Well I just kegged a Sierra 10 gal AG. Nice beer.
As far the hops go bittering is in the whole boil Flavor are in for 15-20 min and aroma are in 5-10 min. When in the mood I use hop bags other times I just dump them in the boil. Once finished you should cool and swirl the wort. In doing so all the hops cold and hot break matter will drop and form a come and that is left behind.
Hope this answered what you are concerned about.


----------



## WhineMaker (Jul 7, 2009)

Thankyou Tom.. That is very helpful info.. I have one other dry hop(cascade pellet) question.. If you dry hop, how do you handle it.. Just drop them in the secondary?? They should float to the bottom I assume.. Or sanitize a hop sack and toss them in that way. I am transfering the APA to secondary tonight and plan on using 2 oz for the dry hop.. BTW, In the past I have always hop sacked them...


----------



## Tom (Jul 7, 2009)

Sanitize the hop bag and then add hops to the bag. Toss it in and let it sit for a week or 2


----------



## smurfe (Jul 7, 2009)

If ya got one, use it. If not just dump them in. Sanitize the sock first. I personally never use one for dry hopping. I just dump them in, let sit for a week and then give it a stir and they settle to the bottom in a couple days.


----------



## Malkore (Jul 8, 2009)

I've never used a hop bag or sock. Using both hop pellets and whole (dried) hops...never had any particulate matter in the final beer.

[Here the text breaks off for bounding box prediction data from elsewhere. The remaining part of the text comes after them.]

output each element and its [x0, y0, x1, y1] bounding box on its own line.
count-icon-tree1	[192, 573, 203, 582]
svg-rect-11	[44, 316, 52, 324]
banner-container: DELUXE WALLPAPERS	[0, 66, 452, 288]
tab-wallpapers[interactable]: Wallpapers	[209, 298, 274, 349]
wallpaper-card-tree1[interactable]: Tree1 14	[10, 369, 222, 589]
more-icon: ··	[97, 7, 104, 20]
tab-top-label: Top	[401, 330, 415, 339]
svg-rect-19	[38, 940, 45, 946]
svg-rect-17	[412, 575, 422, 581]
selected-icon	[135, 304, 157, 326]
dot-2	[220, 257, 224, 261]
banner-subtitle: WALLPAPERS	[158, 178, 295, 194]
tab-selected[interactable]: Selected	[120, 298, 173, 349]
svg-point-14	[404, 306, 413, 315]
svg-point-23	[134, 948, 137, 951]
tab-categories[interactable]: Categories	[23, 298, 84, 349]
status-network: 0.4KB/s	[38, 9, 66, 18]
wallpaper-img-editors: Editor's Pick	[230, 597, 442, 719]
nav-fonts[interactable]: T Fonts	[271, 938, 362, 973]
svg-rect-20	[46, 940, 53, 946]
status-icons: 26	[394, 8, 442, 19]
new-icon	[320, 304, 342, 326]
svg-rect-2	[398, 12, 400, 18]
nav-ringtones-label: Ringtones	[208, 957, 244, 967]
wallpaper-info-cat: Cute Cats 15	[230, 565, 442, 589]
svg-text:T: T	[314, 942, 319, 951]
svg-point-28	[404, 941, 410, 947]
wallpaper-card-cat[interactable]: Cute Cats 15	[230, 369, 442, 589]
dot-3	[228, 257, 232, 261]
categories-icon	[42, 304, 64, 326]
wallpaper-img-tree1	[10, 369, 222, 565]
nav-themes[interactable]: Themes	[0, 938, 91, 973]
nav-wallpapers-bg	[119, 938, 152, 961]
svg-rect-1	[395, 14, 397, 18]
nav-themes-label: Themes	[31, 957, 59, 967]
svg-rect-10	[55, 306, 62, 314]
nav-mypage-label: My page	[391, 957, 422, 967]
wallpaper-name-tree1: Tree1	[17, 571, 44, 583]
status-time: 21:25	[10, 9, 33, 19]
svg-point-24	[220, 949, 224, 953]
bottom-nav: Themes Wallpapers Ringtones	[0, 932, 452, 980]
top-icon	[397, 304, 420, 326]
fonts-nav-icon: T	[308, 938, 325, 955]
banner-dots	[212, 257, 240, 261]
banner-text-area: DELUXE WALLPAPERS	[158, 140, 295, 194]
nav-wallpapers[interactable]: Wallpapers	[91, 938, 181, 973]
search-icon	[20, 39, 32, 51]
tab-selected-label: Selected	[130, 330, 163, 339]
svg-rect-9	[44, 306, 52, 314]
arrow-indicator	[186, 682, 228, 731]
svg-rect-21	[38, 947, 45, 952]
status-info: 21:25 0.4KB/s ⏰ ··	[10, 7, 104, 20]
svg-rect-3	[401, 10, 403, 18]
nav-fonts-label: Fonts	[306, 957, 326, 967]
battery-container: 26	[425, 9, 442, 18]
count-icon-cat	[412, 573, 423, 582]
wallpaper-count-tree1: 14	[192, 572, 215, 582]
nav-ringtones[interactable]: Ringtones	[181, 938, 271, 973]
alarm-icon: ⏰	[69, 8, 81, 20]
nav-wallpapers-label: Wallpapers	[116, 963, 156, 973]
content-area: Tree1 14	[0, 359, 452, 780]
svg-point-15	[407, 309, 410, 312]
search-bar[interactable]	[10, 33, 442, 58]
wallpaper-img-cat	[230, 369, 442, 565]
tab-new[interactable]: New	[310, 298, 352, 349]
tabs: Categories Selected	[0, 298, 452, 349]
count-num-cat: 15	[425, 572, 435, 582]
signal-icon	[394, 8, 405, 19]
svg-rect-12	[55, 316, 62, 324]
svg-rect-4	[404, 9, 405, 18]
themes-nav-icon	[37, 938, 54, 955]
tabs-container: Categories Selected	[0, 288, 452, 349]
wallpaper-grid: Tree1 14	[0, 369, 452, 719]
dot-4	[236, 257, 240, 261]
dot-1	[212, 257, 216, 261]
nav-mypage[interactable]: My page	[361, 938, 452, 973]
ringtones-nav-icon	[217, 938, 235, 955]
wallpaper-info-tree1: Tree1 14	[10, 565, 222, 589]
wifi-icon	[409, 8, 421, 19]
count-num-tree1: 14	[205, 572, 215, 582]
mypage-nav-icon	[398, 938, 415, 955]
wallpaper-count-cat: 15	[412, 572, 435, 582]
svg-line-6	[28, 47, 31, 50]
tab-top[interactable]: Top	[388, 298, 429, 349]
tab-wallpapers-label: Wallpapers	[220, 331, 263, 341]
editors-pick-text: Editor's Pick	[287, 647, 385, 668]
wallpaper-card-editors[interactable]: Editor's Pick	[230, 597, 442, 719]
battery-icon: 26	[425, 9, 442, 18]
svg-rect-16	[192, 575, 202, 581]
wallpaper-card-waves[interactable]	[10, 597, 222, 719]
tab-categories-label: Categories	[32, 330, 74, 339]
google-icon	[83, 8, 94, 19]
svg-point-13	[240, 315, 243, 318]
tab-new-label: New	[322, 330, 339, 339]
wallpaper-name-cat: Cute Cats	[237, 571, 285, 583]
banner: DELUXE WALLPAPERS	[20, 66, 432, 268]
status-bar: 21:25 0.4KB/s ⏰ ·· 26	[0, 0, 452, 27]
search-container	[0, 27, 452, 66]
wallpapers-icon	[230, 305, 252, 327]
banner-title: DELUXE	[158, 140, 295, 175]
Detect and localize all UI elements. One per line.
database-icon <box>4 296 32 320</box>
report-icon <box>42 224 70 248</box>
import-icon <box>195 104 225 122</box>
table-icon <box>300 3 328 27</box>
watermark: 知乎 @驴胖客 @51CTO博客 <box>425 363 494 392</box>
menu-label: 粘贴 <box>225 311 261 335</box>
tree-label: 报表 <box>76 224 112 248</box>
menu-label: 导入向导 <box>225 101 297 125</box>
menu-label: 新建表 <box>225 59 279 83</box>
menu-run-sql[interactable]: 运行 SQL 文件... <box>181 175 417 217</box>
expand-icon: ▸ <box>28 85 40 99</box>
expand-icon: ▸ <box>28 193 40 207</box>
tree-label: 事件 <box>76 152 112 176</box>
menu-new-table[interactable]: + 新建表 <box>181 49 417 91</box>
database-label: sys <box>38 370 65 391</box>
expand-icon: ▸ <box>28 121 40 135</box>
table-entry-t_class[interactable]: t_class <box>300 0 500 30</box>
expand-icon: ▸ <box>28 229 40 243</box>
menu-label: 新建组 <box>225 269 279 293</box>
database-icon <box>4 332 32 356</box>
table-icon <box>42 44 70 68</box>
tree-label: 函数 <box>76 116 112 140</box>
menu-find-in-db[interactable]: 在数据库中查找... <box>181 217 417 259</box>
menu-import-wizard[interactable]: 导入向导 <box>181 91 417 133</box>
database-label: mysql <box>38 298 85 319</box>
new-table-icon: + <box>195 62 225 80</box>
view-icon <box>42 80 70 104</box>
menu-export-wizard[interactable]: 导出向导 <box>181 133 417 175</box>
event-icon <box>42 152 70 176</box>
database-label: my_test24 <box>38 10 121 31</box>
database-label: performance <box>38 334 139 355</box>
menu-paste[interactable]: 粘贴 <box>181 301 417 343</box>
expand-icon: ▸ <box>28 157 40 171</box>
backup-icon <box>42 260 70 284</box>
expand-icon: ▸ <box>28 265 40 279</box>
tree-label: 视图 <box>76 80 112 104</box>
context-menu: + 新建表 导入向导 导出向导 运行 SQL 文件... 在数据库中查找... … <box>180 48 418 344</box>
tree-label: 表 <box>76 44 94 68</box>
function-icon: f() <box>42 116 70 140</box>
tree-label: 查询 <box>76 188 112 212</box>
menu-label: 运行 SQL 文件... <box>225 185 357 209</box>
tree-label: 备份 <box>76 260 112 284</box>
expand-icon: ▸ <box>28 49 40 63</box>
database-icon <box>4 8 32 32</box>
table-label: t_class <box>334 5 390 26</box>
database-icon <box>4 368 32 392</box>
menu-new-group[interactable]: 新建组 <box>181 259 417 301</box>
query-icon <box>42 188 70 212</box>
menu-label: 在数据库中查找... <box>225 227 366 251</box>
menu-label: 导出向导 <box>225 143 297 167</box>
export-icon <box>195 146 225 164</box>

Like wine, sufficient secondary time for clearing, and maybe a crash cooling, should get you clear beer. Shouldn't need to filter it.


----------



## Wade E (Jul 8, 2009)

You could put a screen in your boil pot attached to a bulkhead then a ball valve and that will eliminate it also.


----------



## WhineMaker (Jul 9, 2009)

Thankyou for the advise all! I ended up just throwing in 2 oz of cascade hop pellets in the secondary.. Will stir in a week and wait for them to settle. On a side note.. Went to our local beverage center and picked up some Sierra Nevada Torpedo IPA.. You must like hops in order to appreciate this beer! One of my new favorite beers, and one I would like to clone in the future..


----------



## WhineMaker (Aug 26, 2009)

Just an update.. I dry hopped the cascade without a hop sack on the Coleridge American Pale Ale and the beer came out great! Nice hop smell and flavor.. Not quite as hoppy as a SN Pale Ale, but pretty close! Will be making this kit again if it ever becomes available on amazon.com again.. At ~ $.60/bottle it can't be beat... Some of the un-sacked hops made it into the bottling bucket and even a smaller amount into the bottles.. By the time the beer was ready to drink, all the particles were absorbed by the thin layer of yeast at the bottom of the bottle, and if poured into a glass gently, none make it into the finished product. The tradeoff was a much more flavorful and aromatic beer. Will be using this method on my future batches! Thankyou again for all the great advice!


----------



## smurfe (Aug 27, 2009)

Sounds good. If it never comes up for sale just make your own recipe. It is pretty easy.


----------



## Malkore (Aug 27, 2009)

dry hopping, I would use a sack. reason being: you get 0 utilization either way since there's no heat to issomerize the alpha acids.

dry hop in a sack for 'less particulate matter' especially if you do that in secondary.

in the kettle, I still say just drop em in, as the yeast flocculation, finings, and a secondary should all remove that stuff.


----------